What systems are _delivered_ with nawk?  I don't see why you think a gawk
program has something over a perl one; it's certainly slower.   If your
point is delivered systems, then nawk/gawk scripts aren't the answer.

--tom
-- 
"UNIX was not designed to stop you from doing stupid things, because
 that would also stop you from doing clever things." -- Doug Gwyn

 Tom Christiansen                tchrist@convex.com      convex!tchrist

ronald@robobar.co.uk (Ronald S H Khoo) (02/23/91)

tchrist@convex.COM (Tom Christiansen) writes:

> What systems are _delivered_ with nawk?

Only the most ubiquitous of unices:  SCO Xenix, of course.  So if you
count delivered systems by number of licenses, nawk has a surprisingly
large lead.  Most people with SCO Xenix don't realise this though, cos
its nawk is called "awk" and there ain't no "oawk" on the system.

-- 
Ronald Khoo <ronald@robobar.co.uk> +44 81 991 1142 (O) +44 71 229 7741 (H)

Sepp@ppcger.ppc.sub.org (Josef Wolf) (02/25/91)

lwall@jpl-devvax.JPL.NASA.GOV (Larry Wall) writes:

] In article <u4+nMD@ppcger.ppc.sub.org> Sepp@ppcger.ppc.sub.org
] (Josef Wolf) writes:
] : Well. Fine fine. But what about using standard-tools? Which *IX is
] : _delivered_ with Perl?

] Convex's OS.  BSD 4.4 will have it.  It's included with GNU.  Eventually
] everyone will include it, I suspect.

C'mon! Get your feet back on earth. I'm sure there are _some_ people out
in net.lands who don't want to buy a new OS just to get the fun of Perl.

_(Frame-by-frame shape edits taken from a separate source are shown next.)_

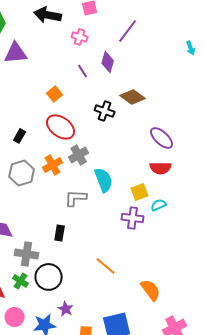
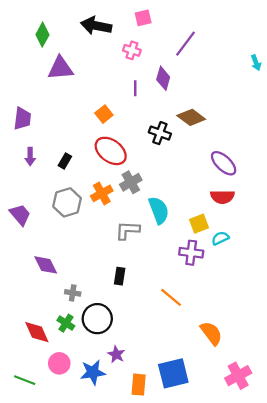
purple line: (83, 71) -> (135, 88), turned 32
black rectangle: (60, 233) -> (120, 276), moved
gray cross: (27, 254) -> (73, 293), size x0.6
orange line: (106, 266) -> (171, 297), moved

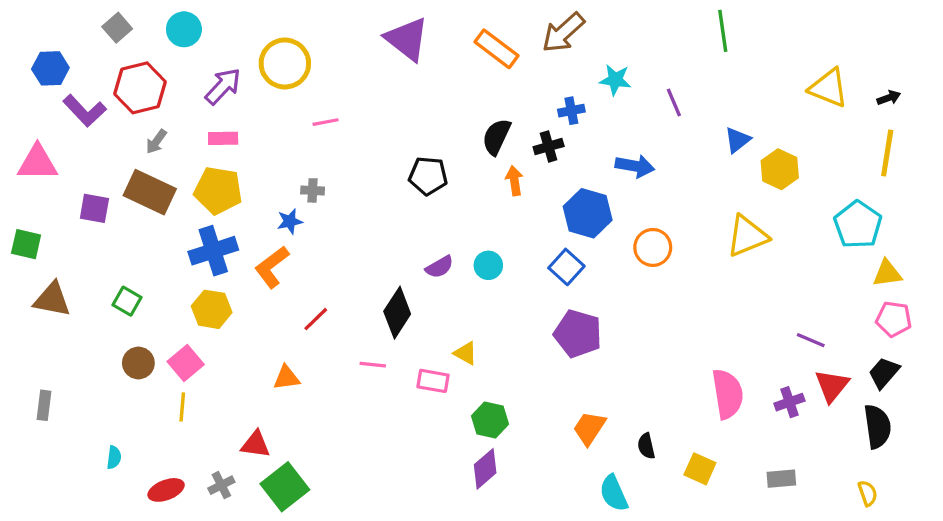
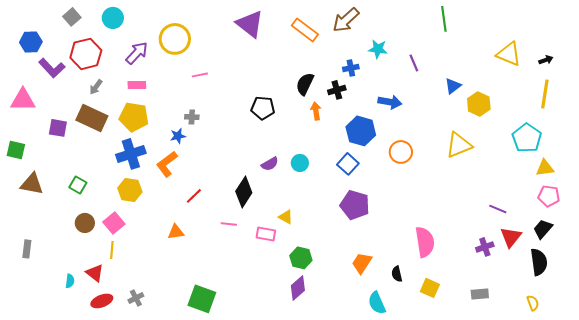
pink semicircle: (728, 394) -> (425, 242), moved
red triangle: (256, 444) -> (95, 273), moved, turned 30
green square: (285, 487) -> (202, 299), moved, turned -32

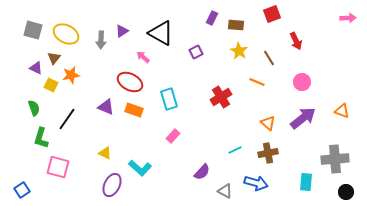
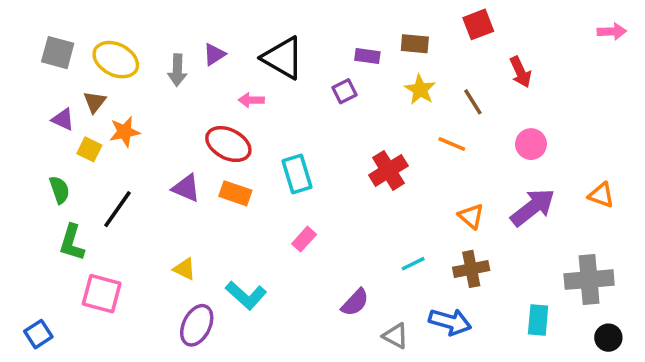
purple rectangle: (212, 18) -> (367, 56), moved, turned 72
pink arrow: (143, 57) -> (251, 100), turned -40

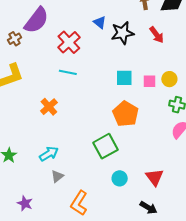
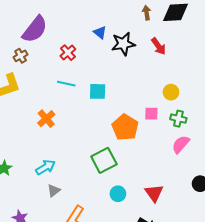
brown cross: (15, 39) -> (21, 56), moved
red cross: (69, 42) -> (68, 53), size x0.7
cyan square: (124, 78) -> (98, 91), moved
pink square: (150, 81) -> (151, 114), moved

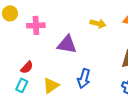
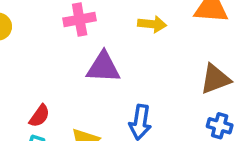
pink cross: (36, 25) -> (80, 19), moved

] : Now here is my version of NEWJUNK. It could have been better, but older
] : versions of gawk have these ugly memory-leak, so you have to sort out
] : the 'Newsgroups:' lines and pipe it into gawk :-(

] Well. Fine fine. But what about using standard-tools? Which *IX is
] _delivered_ with gawk?  :-)

Why don't you use awk ? ;-)

] : The awk-version will most likely be slower than the C-version and the
] : Perl-Version, but it schould run on most *IX with little modifications.
                                                      ^^^^^^

] Right.
] On my Vax:
] $ awk -f newjunk.awk
[ some error messages deleted ]

Well, I said 'with _little_ modifications'. Not 'without modifications'...

] On my Sun:

] $ nawk -f newjunk.awk
] nawk: empty regular expression
]  source line number 51
]  context is
]          >>> // <<<  {


Waht about this one:
/.*/    {

] Your "standard" tools ain't so standard.   :-(

But much more standard than Perl.

Greets

    Sepp

| Josef Wolf, Germersheim, Germany | +49 7274 8047  -24 Hours- (call me :-)
| ...!ira.uka.de!smurf!ppcger!sepp | +49 7274 8048  -24 Hours-
|     sepp@ppcger.ppc.sub.org      | +49 7274 8967  18:00-8:00, Sa + Su 24h
|  "is there anybody out there?"   | all lines 300/1200/2400 bps 8n1

Sepp@ppcger.ppc.sub.org (Josef Wolf) (02/25/91)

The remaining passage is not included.